→ **Directions**
List all lines of the data that include the string "Nordbat".

→ **Supplied data**
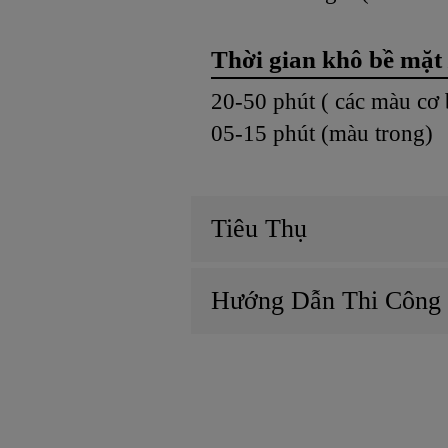
Thời gian khô bề mặt 
20-50 phút ( các mà
05-15 phút (màu trong)
Tiêu Thụ
Hướng Dẫn Thi Công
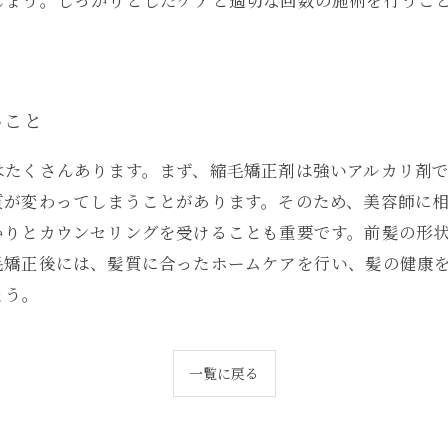
しょう。しっかりとしたケアと適切な回数の施術を行うこ
いこと
はたくさんあります。まず、縮毛矯正剤は強いアルカリ剤
質が変わってしまうことがあります。そのため、美容師に
かりとカウンセリングを受けることも重要です。前髪の形
毛矯正後には、髪質に合ったホームケアを行い、髪の健康
ょう。
一覧に戻る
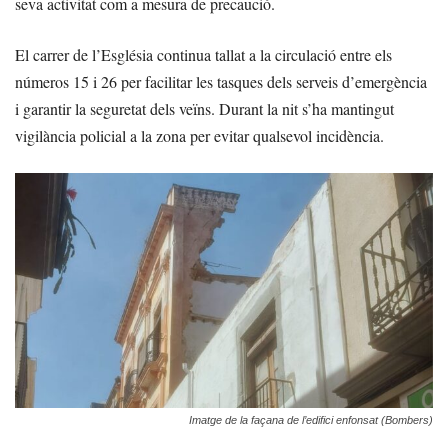
seva activitat com a mesura de precaució.
El carrer de l’Església continua tallat a la circulació entre els
números 15 i 26 per facilitar les tasques dels serveis d’emergència
i garantir la seguretat dels veïns. Durant la nit s’ha mantingut
vigilància policial a la zona per evitar qualsevol incidència.
Imatge de la façana de l’edifici enfonsat (Bombers)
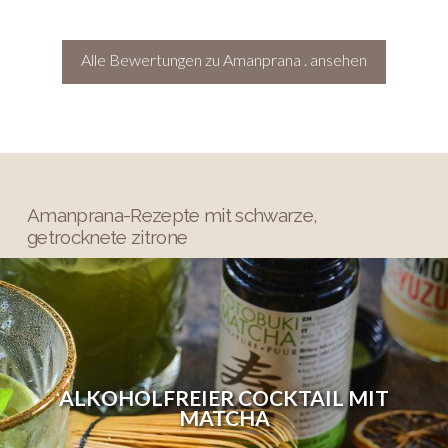
Alle Bewertungen zu Amanprana . ansehen
Amanprana-Rezepte mit schwarze,
getrocknete zitrone
ALKOHOLFREIER COCKTAIL MIT
MATCHA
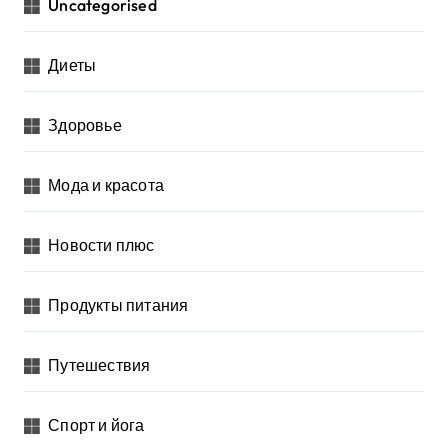
Uncategorised
Диеты
Здоровье
Мода и красота
Новости плюс
Продукты питания
Путешествия
Спорт и йога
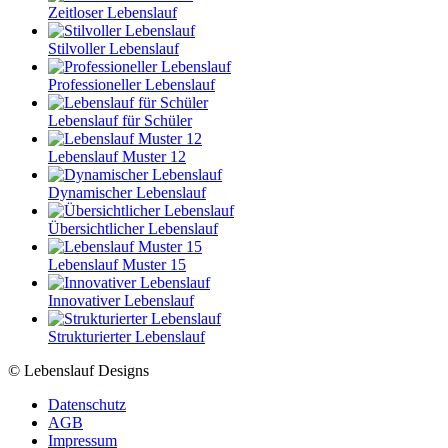
Zeitloser Lebenslauf
Stilvoller Lebenslauf
Professioneller Lebenslauf
Lebenslauf für Schüler
Lebenslauf Muster 12
Dynamischer Lebenslauf
Übersichtlicher Lebenslauf
Lebenslauf Muster 15
Innovativer Lebenslauf
Strukturierter Lebenslauf
© Lebenslauf Designs
Datenschutz
AGB
Impressum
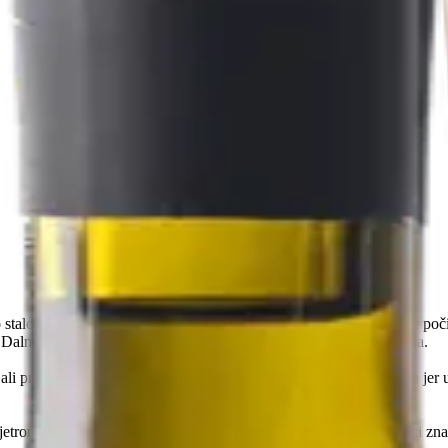
 stalo. Ona razumije da vino nije samo proizvod, već iskustvo koje počin
 čini Dalmaciju onakvom kakva jeste, toplom, direktnom i punom ukusa.
, ali presudna. Svaki proces prolazi kroz njene ruke i njenu kontrolu je
trom nije naučen, nego urođen. Zna svaki red, svaki traktor, svaki z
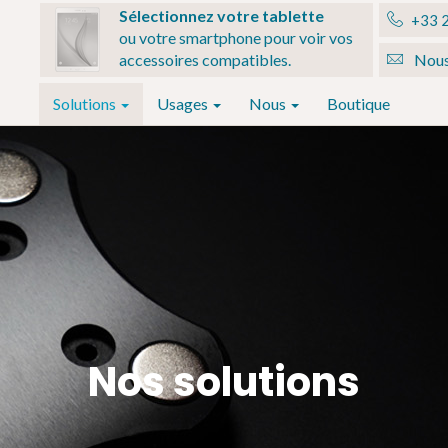
Sélectionnez votre tablette
+33 2
ou votre smartphone pour voir vos
accessoires compatibles.
Nous
Solutions
Usages
Nous
Boutique
Nos solutions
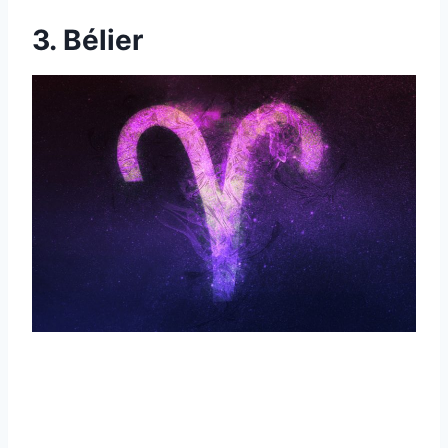
3. Bélier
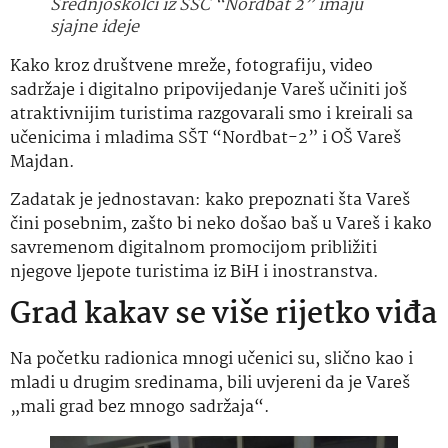
Srednjoškolci iz SŠC “Nordbat 2” imaju
sjajne ideje
Kako kroz društvene
mreže, fotografiju, video
sadržaje i digitalno pripovijedanje Vareš učiniti još
atraktivnijim turistima razgovarali smo i kreirali sa
učenicima i mladima SŠT “Nordbat-2” i OŠ Vareš
Majdan.
Zadatak je jednostavan: kako prepoznati šta Vareš
čini posebnim, zašto bi neko došao baš u Vareš i kako
savremenom digitalnom promocijom približiti
njegove ljepote turistima iz BiH i inostranstva.
Grad kakav se više rijetko viđa
Na početku radionica mnogi učenici su, slično kao i
mladi u drugim sredinama, bili uvjereni da je Vareš
„mali grad bez mnogo sadržaja“.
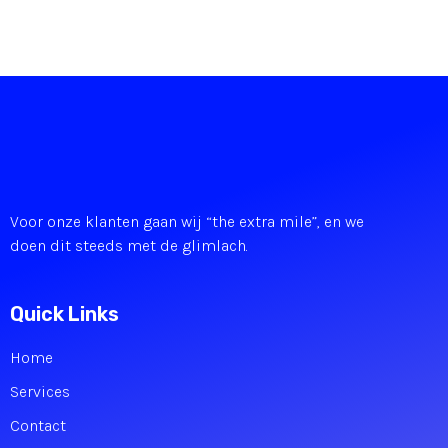
Voor onze klanten gaan wij “the extra mile”, en we
doen dit steeds met de glimlach.
Quick Links
Home
Services
Contact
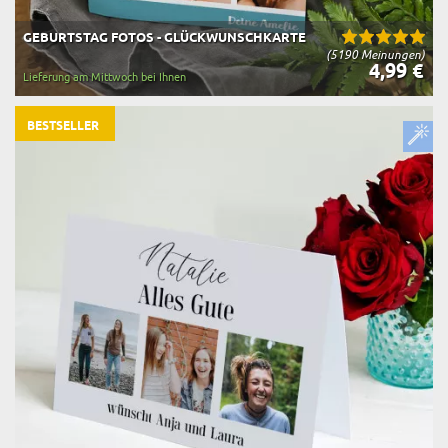
GEBURTSTAG FOTOS - GLÜCKWUNSCHKARTE
(5190 Meinungen)
4,99 €
Lieferung am Mittwoch bei Ihnen
BESTSELLER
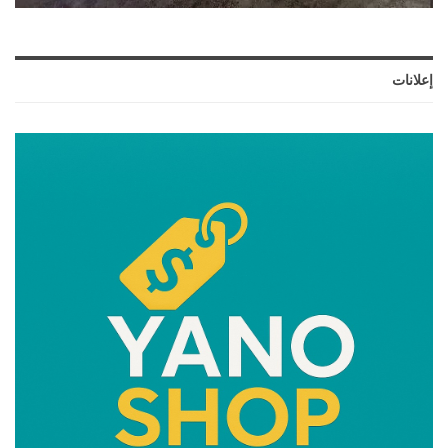
إعلانات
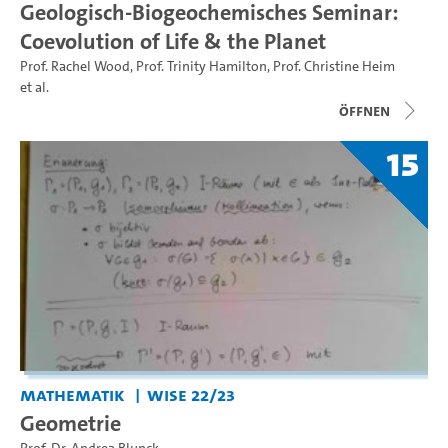
Geologisch-Biogeochemisches Seminar:
Coevolution of Life & the Planet
Prof. Rachel Wood
,
Prof. Trinity Hamilton
,
Prof. Christine Heim
et al.
Öffnen
15
Mathematik
WiSe 22/23
Geometrie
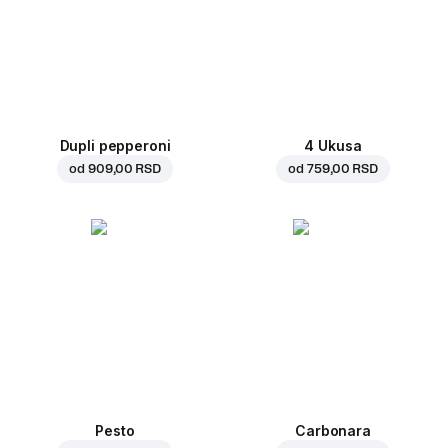
Dupli pepperoni
4 Ukusa
od
909,00 RSD
od
759,00 RSD
Pesto
Carbonara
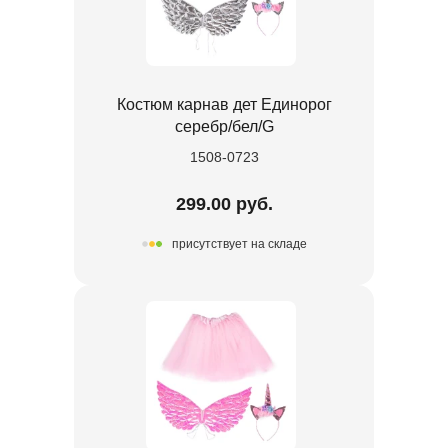
Костюм карнав дет Единорог
серебр/бел/G
1508-0723
299.00 руб.
присутствует на складе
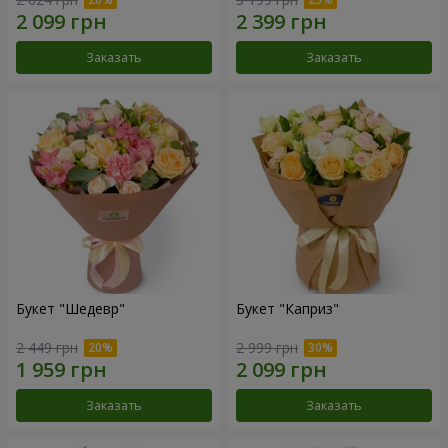
Заказать
Заказать
Букет "Шедевр"
Букет "Каприз"
2 449 грн
2 999 грн
Заказать
Заказать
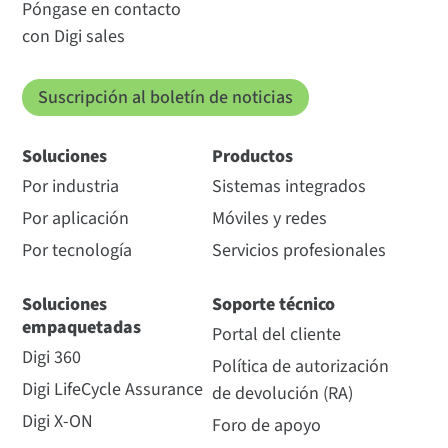
Póngase en contacto
con Digi sales
Suscripción al boletín de noticias
Soluciones
Productos
Por industria
Sistemas integrados
Por aplicación
Móviles y redes
Por tecnología
Servicios profesionales
Soluciones
Soporte técnico
empaquetadas
Portal del cliente
Digi 360
Política de autorización
Digi LifeCycle Assurance
de devolución (RA)
Digi X-ON
Foro de apoyo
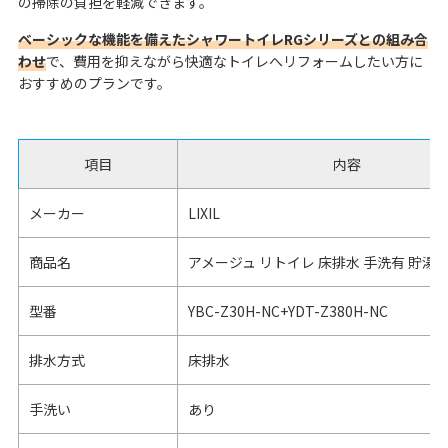
の掃除の負担を軽減できます。
ベーシックな機能を備えたシャワートイレRGシリーズとの組み合
わせ
で、費用を抑えながら快適なトイレへリフォームしたい方に
おすすめのプランです。
項目
内容
メーカー
LIXIL
商品名
アメージュ リトイレ 床排水 手洗有 貯湯
型番
YBC-Z30H-NC+YDT-Z380H-NC
排水方式
床排水
手洗い
あり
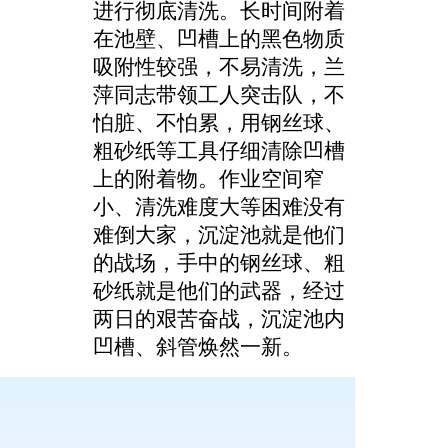
进行彻底清洗。长时间附着
在池壁、凹槽上的黑色物质
吸附性较强，不易清洗，
兰
萍同志带领工人突击队
，不
怕脏、不怕累，用钢丝球、
粗砂纸等工具仔细清除凹槽
上的附着物
。
作业空间窄
小、清洗难度大等困难没有
难倒大家
，
沉淀池就是他们
的战场，手中的钢丝球、粗
砂纸就是他们的武器，经过
两日
的艰苦奋战，沉淀池内
凹槽、斜管焕然一新
。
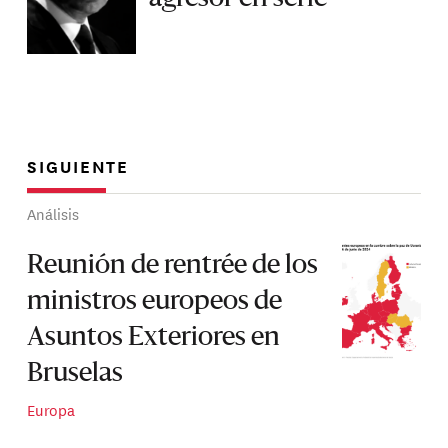
SIGUIENTE
Análisis
Reunión de rentrée de los
ministros europeos de
Asuntos Exteriores en
Bruselas
Europa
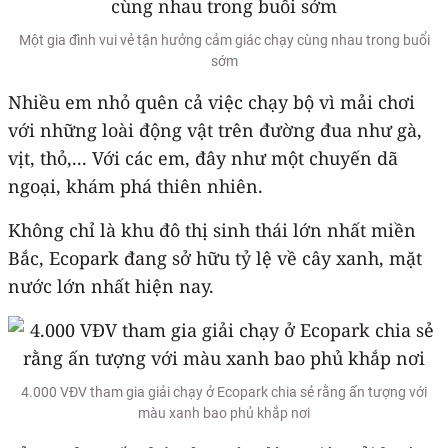
Một gia đình vui vẻ tận hưởng cảm giác chạy cùng nhau trong buổi
sớm
Nhiều em nhỏ quên cả việc chạy bộ vì mải chơi
với những loài động vật trên đường đua như gà,
vịt, thỏ,... Với các em, đây như một chuyến dã
ngoại, khám phá thiên nhiên.
Không chỉ là khu đô thị sinh thái lớn nhất miền
Bắc, Ecopark đang sở hữu tỷ lệ về cây xanh, mặt
nước lớn nhất hiện nay.
4.000 VĐV tham gia giải chạy ở Ecopark chia sẻ rằng ấn tượng với
màu xanh bao phủ khắp nơi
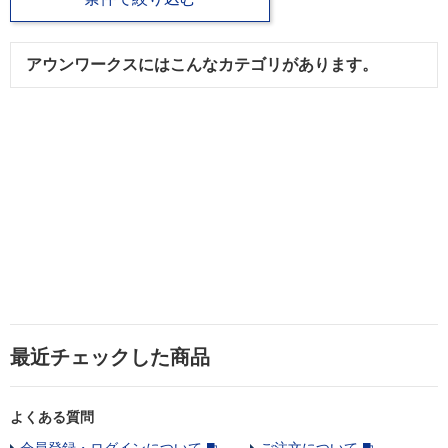
アウンワークスにはこんなカテゴリがあります。
最近チェックした商品
よくある質問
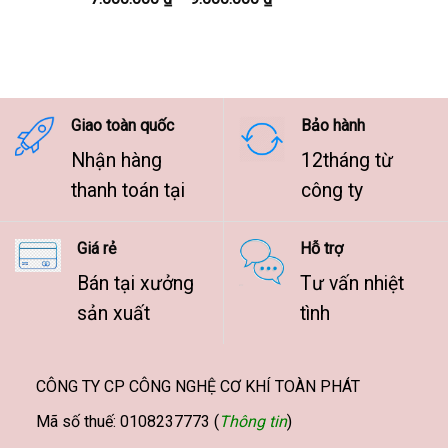
9.500.000 ₫
giá:
từ
7.500.000 ₫
đến
9.500.000 ₫
Giao toàn quốc
Bảo hành
Nhận hàng
12tháng từ
thanh toán tại
công ty
Giá rẻ
Hỗ trợ
Bán tại xưởng
Tư vấn nhiệt
sản xuất
tình
CÔNG TY CP CÔNG NGHỆ CƠ KHÍ TOÀN PHÁT
Mã số thuế: 0108237773 (
Thông tin
)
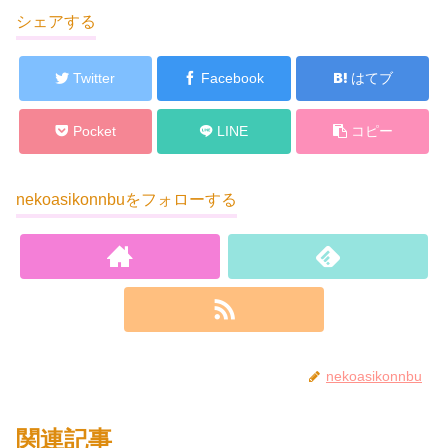
シェアする
Twitter
Facebook
はてブ
Pocket
LINE
コピー
nekoasikonnbuをフォローする
nekoasikonnbu
関連記事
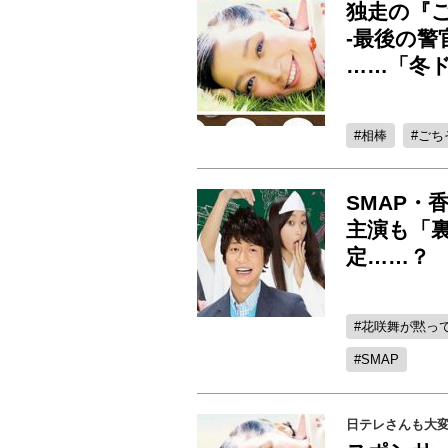
独走の『
-最後の警
……「冬
相棒
ごち
SMAP・
主演も「
定……？
花咲舞が黙っ
SMAP
日テレさんも大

→ **Problem solution**
Srednjoškolci iz SŠC “Nordbat 2” imaju
učenicima i mladima SŠT “Nordbat-2” i OŠ Vareš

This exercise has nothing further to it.